● Data excerpts
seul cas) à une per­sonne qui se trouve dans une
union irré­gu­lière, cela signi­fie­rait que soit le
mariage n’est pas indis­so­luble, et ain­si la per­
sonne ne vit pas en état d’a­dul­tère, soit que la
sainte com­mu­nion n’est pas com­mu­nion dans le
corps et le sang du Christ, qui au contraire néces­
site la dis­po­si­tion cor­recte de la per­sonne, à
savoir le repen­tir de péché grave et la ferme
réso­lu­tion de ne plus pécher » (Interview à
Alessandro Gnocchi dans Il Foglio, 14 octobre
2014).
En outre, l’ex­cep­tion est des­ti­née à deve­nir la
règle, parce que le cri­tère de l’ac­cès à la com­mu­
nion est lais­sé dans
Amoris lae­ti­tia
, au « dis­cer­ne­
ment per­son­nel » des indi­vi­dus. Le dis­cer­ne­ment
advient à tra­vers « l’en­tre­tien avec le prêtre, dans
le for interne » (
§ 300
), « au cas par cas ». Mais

---

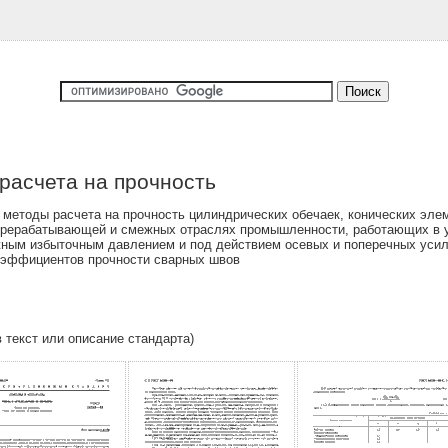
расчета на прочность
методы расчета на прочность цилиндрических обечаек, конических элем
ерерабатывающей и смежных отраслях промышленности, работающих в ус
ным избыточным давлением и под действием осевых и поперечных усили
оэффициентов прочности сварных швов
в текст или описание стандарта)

● Your goal
Output the lines above exactly, but only those between the line holding "ным избыточным давлением" and the line holding "в текст или описание стандарта)", inclusive.

● Task response
ным избыточным давлением и под действием осевых и поперечных усили
оэффициентов прочности сварных швов
в текст или описание стандарта)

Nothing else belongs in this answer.